The performance gain here is much more modest, but you can see the reduction in allocation happening here.

*This exercise is to be completed in small groups of 3 or less*

**Exercise 3**: Create two equivalent functions that apply $x^2 + \sqrt{x} - 5$ to each entry of a vector, where one function uses fused vectorization and the other function does not. Benchmark the difference on a relevant test case.

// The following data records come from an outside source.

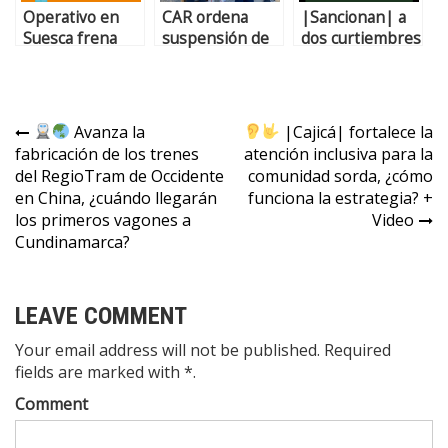
Operativo en
CAR ordena
|Sancionan| a
Suesca frena
suspensión de
dos curtiembres
tala ilegal y
actividades de
por
protege la
explotación del
vertimientos al
cuenca del río
suelo en Cajicá
río |Bogotá| +
Bogotá
por afectación
Video
Avanza la
|Cajicá| fortalece la
ambiental
fabricación de los trenes
atención inclusiva para la
del RegioTram de Occidente
comunidad sorda, ¿cómo
en China, ¿cuándo llegarán
funciona la estrategia? +
los primeros vagones a
Video
Cundinamarca?
LEAVE COMMENT
Your email address will not be published. Required
fields are marked with *.
Comment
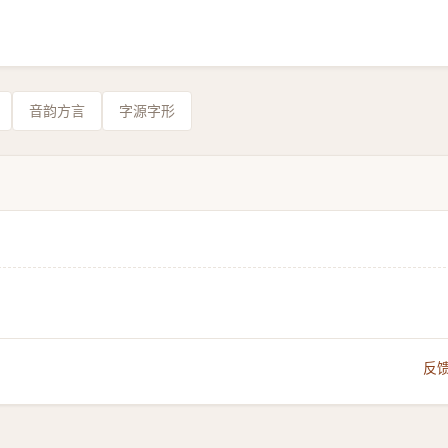
音韵方言
字源字形
反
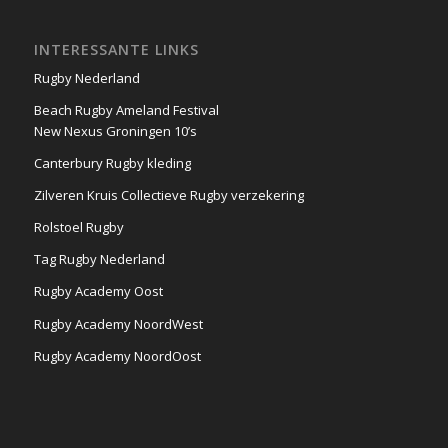
INTERESSANTE LINKS
Rugby Nederland
Beach Rugby Ameland Festival
New Nexus Groningen 10’s
Canterbury Rugby kleding
Zilveren Kruis Collectieve Rugby verzekering
Rolstoel Rugby
Tag Rugby Nederland
Rugby Academy Oost
Rugby Academy NoordWest
Rugby Academy NoordOost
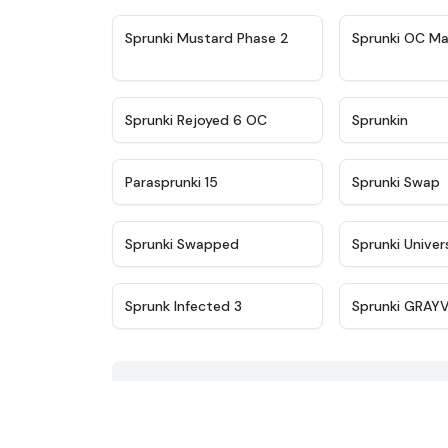
★
4.4
Sprunki Mustard Phase 2
Sprunki OC Ma
★
4.4
Sprunki Rejoyed 6 OC
Sprunkin
★
4.9
Parasprunki 15
Sprunki Swap
★
4.8
Sprunki Swapped
Sprunki Univer
★
4.5
Sprunk Infected 3
Sprunki GRAY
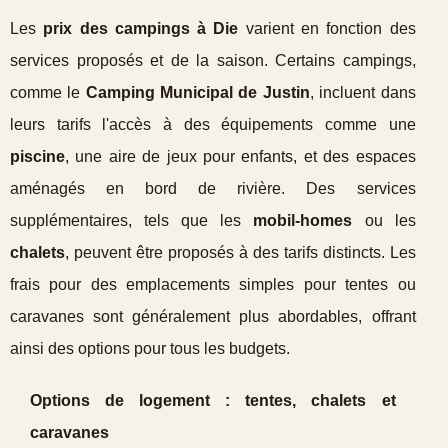
Les
prix des campings à Die
varient en fonction des
services proposés et de la saison. Certains campings,
comme le
Camping Municipal de Justin
, incluent dans
leurs tarifs l'accès à des équipements comme une
piscine
, une aire de jeux pour enfants, et des espaces
aménagés en bord de rivière. Des services
supplémentaires, tels que les
mobil-homes
ou les
chalets
, peuvent être proposés à des tarifs distincts. Les
frais pour des emplacements simples pour tentes ou
caravanes sont généralement plus abordables, offrant
ainsi des options pour tous les budgets.
Options de logement : tentes, chalets et
caravanes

### Use StaticArrays.jl for small vectors / matrices

If your function uses many small arrays (e.g. length `<= 100`) and the size of these arrays before execution, then you can use the `StaticArrays.jl` which offers much faster memory allocation over the `Array` types in base Julia.

In [21]:
using StaticArrays

A_s = @SMatrix [1 3 5 ; 2 3 6; 9 2 3]
B_s = @SMatrix [4 5 9 ; 5 4 4; 9 7 5]

A_n = [1 3 5 ; 2 3 6; 9 2 3]
B_n = [4 5 9 ; 5 4 4; 9 7 5]

println("Matrix Addition")
@btime A_n + B_n
@btime A_s + B_s

println("Matrix Multiplication")
@btime A_n * B_n
@btime A_s * B_s;

Matrix Addition
  107.163 ns (2 allocations: 144 bytes)
  66.188 ns (1 allocation: 80 bytes)
Matrix Multiplication
  146.122 ns (2 allocations: 144 bytes)
  77.499 ns (1 allocation: 80 bytes)


In [22]:
println("Determinant")
@btime det(A_n)
@btime det(A_s)

Determinant
  388.772 ns (5 allocations: 240 bytes)
  49.392 ns (1 allocation: 16 bytes)


26.0

Yeah, that speed up is pretty nice, almost a factor of 10x

*This exercise is to be completed in small groups of 3 or less*

**Exercise 4**: Write a function to compute the 4th power of a matrix. Benchmark the performance difference between `Array` and `StaticArray` on a 4-by-4 example.